▶ [Your goal]: Each entry below is to be transcribed exactly; pictures are not copied.

Document layout detection data
+ + + + + + +

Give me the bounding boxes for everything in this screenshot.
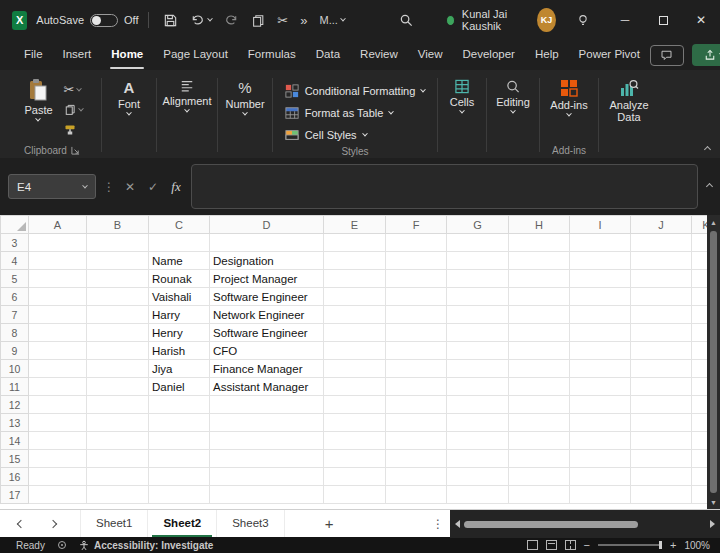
ideas-button[interactable] (570, 6, 596, 34)
cell-F5[interactable] (386, 270, 447, 288)
close-button[interactable]: ✕ (682, 0, 720, 40)
cell-J9[interactable] (631, 342, 692, 360)
editing-group-button[interactable]: Editing (488, 72, 538, 158)
name-box[interactable]: E4 (8, 174, 96, 199)
page-layout-view-button[interactable] (546, 540, 557, 550)
row-header-13[interactable]: 13 (1, 414, 29, 432)
cell-H3[interactable] (509, 234, 570, 252)
cell-G9[interactable] (447, 342, 509, 360)
vertical-scroll-thumb[interactable] (710, 231, 717, 493)
new-sheet-button[interactable]: + (325, 515, 334, 532)
tab-power-pivot[interactable]: Power Pivot (569, 40, 650, 70)
cell-D4[interactable]: Designation (210, 252, 324, 270)
cell-D6[interactable]: Software Engineer (210, 288, 324, 306)
cell-A12[interactable] (29, 396, 87, 414)
cell-C4[interactable]: Name (149, 252, 210, 270)
collapse-ribbon-icon[interactable] (704, 146, 711, 153)
comments-button[interactable] (650, 45, 684, 66)
cell-A13[interactable] (29, 414, 87, 432)
row-header-12[interactable]: 12 (1, 396, 29, 414)
tab-help[interactable]: Help (525, 40, 569, 70)
cell-A8[interactable] (29, 324, 87, 342)
cell-A3[interactable] (29, 234, 87, 252)
zoom-out-button[interactable]: − (584, 539, 590, 551)
cell-J14[interactable] (631, 432, 692, 450)
number-group-button[interactable]: % Number (219, 72, 271, 158)
row-header-16[interactable]: 16 (1, 468, 29, 486)
column-header-A[interactable]: A (29, 216, 87, 234)
horizontal-scroll-thumb[interactable] (464, 521, 638, 528)
copy-button[interactable] (245, 6, 271, 34)
tab-developer[interactable]: Developer (453, 40, 525, 70)
column-header-H[interactable]: H (509, 216, 570, 234)
more-quick-access-button[interactable]: » (294, 6, 313, 34)
cell-G14[interactable] (447, 432, 509, 450)
cell-F16[interactable] (386, 468, 447, 486)
format-as-table-button[interactable]: Format as Table (281, 102, 430, 123)
cell-G13[interactable] (447, 414, 509, 432)
cell-H7[interactable] (509, 306, 570, 324)
cell-B4[interactable] (87, 252, 149, 270)
search-button[interactable] (393, 6, 420, 34)
cancel-button[interactable]: ✕ (122, 180, 138, 194)
cell-C16[interactable] (149, 468, 210, 486)
cell-F3[interactable] (386, 234, 447, 252)
tab-page-layout[interactable]: Page Layout (153, 40, 238, 70)
tab-data[interactable]: Data (306, 40, 350, 70)
cell-H6[interactable] (509, 288, 570, 306)
cell-E5[interactable] (324, 270, 386, 288)
cell-A16[interactable] (29, 468, 87, 486)
cell-D3[interactable] (210, 234, 324, 252)
sheet-tab-sheet3[interactable]: Sheet3 (217, 510, 284, 537)
cell-C15[interactable] (149, 450, 210, 468)
font-group-button[interactable]: A Font (103, 72, 155, 158)
cell-C13[interactable] (149, 414, 210, 432)
cell-B16[interactable] (87, 468, 149, 486)
cell-A4[interactable] (29, 252, 87, 270)
cell-A7[interactable] (29, 306, 87, 324)
cell-D10[interactable]: Finance Manager (210, 360, 324, 378)
cell-E17[interactable] (324, 486, 386, 504)
row-header-9[interactable]: 9 (1, 342, 29, 360)
accessibility-checker[interactable]: Accessibility: Investigate (79, 540, 214, 551)
formula-input[interactable] (191, 164, 698, 209)
enter-button[interactable]: ✓ (145, 180, 161, 194)
cell-B10[interactable] (87, 360, 149, 378)
cell-C8[interactable]: Henry (149, 324, 210, 342)
cell-A15[interactable] (29, 450, 87, 468)
alignment-group-button[interactable]: Alignment (158, 72, 216, 158)
sheet-tab-sheet2[interactable]: Sheet2 (148, 510, 217, 537)
cell-J10[interactable] (631, 360, 692, 378)
row-header-14[interactable]: 14 (1, 432, 29, 450)
cell-B8[interactable] (87, 324, 149, 342)
cell-H16[interactable] (509, 468, 570, 486)
cell-C5[interactable]: Rounak (149, 270, 210, 288)
collapse-formula-bar-icon[interactable] (706, 183, 713, 190)
cell-C17[interactable] (149, 486, 210, 504)
cell-G3[interactable] (447, 234, 509, 252)
cell-I10[interactable] (570, 360, 631, 378)
cell-D17[interactable] (210, 486, 324, 504)
cell-D8[interactable]: Software Engineer (210, 324, 324, 342)
cell-A6[interactable] (29, 288, 87, 306)
cell-E3[interactable] (324, 234, 386, 252)
cell-I4[interactable] (570, 252, 631, 270)
cell-F15[interactable] (386, 450, 447, 468)
row-header-17[interactable]: 17 (1, 486, 29, 504)
cell-styles-button[interactable]: Cell Styles (281, 124, 430, 145)
undo-button[interactable] (184, 6, 218, 34)
cell-E4[interactable] (324, 252, 386, 270)
tab-review[interactable]: Review (350, 40, 408, 70)
cell-A17[interactable] (29, 486, 87, 504)
page-break-view-button[interactable] (565, 540, 576, 550)
normal-view-button[interactable] (527, 540, 538, 550)
cut-button[interactable]: ✂ (271, 6, 294, 34)
cell-E16[interactable] (324, 468, 386, 486)
cell-J6[interactable] (631, 288, 692, 306)
column-header-I[interactable]: I (570, 216, 631, 234)
cell-H4[interactable] (509, 252, 570, 270)
cell-I7[interactable] (570, 306, 631, 324)
cell-I9[interactable] (570, 342, 631, 360)
cell-C10[interactable]: Jiya (149, 360, 210, 378)
macro-record-icon[interactable] (58, 541, 66, 549)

+ + + + + + +

▶ [Exercise answer]:
Give me the bounding boxes for everything in this screenshot.
ideas-button[interactable] (570, 6, 596, 34)
cell-F5[interactable] (386, 270, 447, 288)
close-button[interactable]: ✕ (682, 0, 720, 40)
cell-J9[interactable] (631, 342, 692, 360)
editing-group-button[interactable]: Editing (488, 72, 538, 158)
name-box[interactable]: E4 (8, 174, 96, 199)
page-layout-view-button[interactable] (546, 540, 557, 550)
row-header-13[interactable]: 13 (1, 414, 29, 432)
cell-H3[interactable] (509, 234, 570, 252)
cell-G9[interactable] (447, 342, 509, 360)
vertical-scroll-thumb[interactable] (710, 231, 717, 493)
new-sheet-button[interactable]: + (325, 515, 334, 532)
tab-power-pivot[interactable]: Power Pivot (569, 40, 650, 70)
cell-D4[interactable]: Designation (210, 252, 324, 270)
cell-D6[interactable]: Software Engineer (210, 288, 324, 306)
cell-A12[interactable] (29, 396, 87, 414)
cell-C4[interactable]: Name (149, 252, 210, 270)
collapse-ribbon-icon[interactable] (704, 146, 711, 153)
comments-button[interactable] (650, 45, 684, 66)
cell-A13[interactable] (29, 414, 87, 432)
row-header-12[interactable]: 12 (1, 396, 29, 414)
tab-help[interactable]: Help (525, 40, 569, 70)
cell-A8[interactable] (29, 324, 87, 342)
cell-A3[interactable] (29, 234, 87, 252)
zoom-out-button[interactable]: − (584, 539, 590, 551)
cell-J14[interactable] (631, 432, 692, 450)
number-group-button[interactable]: % Number (219, 72, 271, 158)
row-header-16[interactable]: 16 (1, 468, 29, 486)
column-header-A[interactable]: A (29, 216, 87, 234)
horizontal-scroll-thumb[interactable] (464, 521, 638, 528)
copy-button[interactable] (245, 6, 271, 34)
tab-developer[interactable]: Developer (453, 40, 525, 70)
column-header-H[interactable]: H (509, 216, 570, 234)
more-quick-access-button[interactable]: » (294, 6, 313, 34)
cell-G14[interactable] (447, 432, 509, 450)
cell-F16[interactable] (386, 468, 447, 486)
format-as-table-button[interactable]: Format as Table (281, 102, 430, 123)
cell-G13[interactable] (447, 414, 509, 432)
cell-H7[interactable] (509, 306, 570, 324)
cell-B4[interactable] (87, 252, 149, 270)
search-button[interactable] (393, 6, 420, 34)
cancel-button[interactable]: ✕ (122, 180, 138, 194)
cell-C16[interactable] (149, 468, 210, 486)
cell-F3[interactable] (386, 234, 447, 252)
tab-page-layout[interactable]: Page Layout (153, 40, 238, 70)
tab-data[interactable]: Data (306, 40, 350, 70)
cell-H6[interactable] (509, 288, 570, 306)
cell-E5[interactable] (324, 270, 386, 288)
cell-A16[interactable] (29, 468, 87, 486)
cell-D3[interactable] (210, 234, 324, 252)
sheet-tab-sheet3[interactable]: Sheet3 (217, 510, 284, 537)
cell-C15[interactable] (149, 450, 210, 468)
font-group-button[interactable]: A Font (103, 72, 155, 158)
cell-C13[interactable] (149, 414, 210, 432)
cell-B16[interactable] (87, 468, 149, 486)
cell-A4[interactable] (29, 252, 87, 270)
cell-A7[interactable] (29, 306, 87, 324)
cell-D10[interactable]: Finance Manager (210, 360, 324, 378)
cell-E17[interactable] (324, 486, 386, 504)
row-header-9[interactable]: 9 (1, 342, 29, 360)
accessibility-checker[interactable]: Accessibility: Investigate (79, 540, 214, 551)
formula-input[interactable] (191, 164, 698, 209)
enter-button[interactable]: ✓ (145, 180, 161, 194)
cell-B10[interactable] (87, 360, 149, 378)
cell-C8[interactable]: Henry (149, 324, 210, 342)
cell-A15[interactable] (29, 450, 87, 468)
alignment-group-button[interactable]: Alignment (158, 72, 216, 158)
sheet-tab-sheet2[interactable]: Sheet2 (148, 510, 217, 537)
cell-J10[interactable] (631, 360, 692, 378)
row-header-14[interactable]: 14 (1, 432, 29, 450)
cell-B8[interactable] (87, 324, 149, 342)
cell-H16[interactable] (509, 468, 570, 486)
cell-C5[interactable]: Rounak (149, 270, 210, 288)
collapse-formula-bar-icon[interactable] (706, 183, 713, 190)
cell-C17[interactable] (149, 486, 210, 504)
cell-G3[interactable] (447, 234, 509, 252)
cell-I10[interactable] (570, 360, 631, 378)
cell-D17[interactable] (210, 486, 324, 504)
cell-D8[interactable]: Software Engineer (210, 324, 324, 342)
cell-A6[interactable] (29, 288, 87, 306)
cell-E3[interactable] (324, 234, 386, 252)
cell-I4[interactable] (570, 252, 631, 270)
cell-F15[interactable] (386, 450, 447, 468)
row-header-17[interactable]: 17 (1, 486, 29, 504)
cell-styles-button[interactable]: Cell Styles (281, 124, 430, 145)
undo-button[interactable] (184, 6, 218, 34)
cell-E4[interactable] (324, 252, 386, 270)
tab-review[interactable]: Review (350, 40, 408, 70)
cell-A17[interactable] (29, 486, 87, 504)
page-break-view-button[interactable] (565, 540, 576, 550)
normal-view-button[interactable] (527, 540, 538, 550)
cut-button[interactable]: ✂ (271, 6, 294, 34)
cell-E16[interactable] (324, 468, 386, 486)
cell-J6[interactable] (631, 288, 692, 306)
column-header-I[interactable]: I (570, 216, 631, 234)
cell-H4[interactable] (509, 252, 570, 270)
cell-I7[interactable] (570, 306, 631, 324)
cell-I9[interactable] (570, 342, 631, 360)
cell-C10[interactable]: Jiya (149, 360, 210, 378)
macro-record-icon[interactable] (58, 541, 66, 549)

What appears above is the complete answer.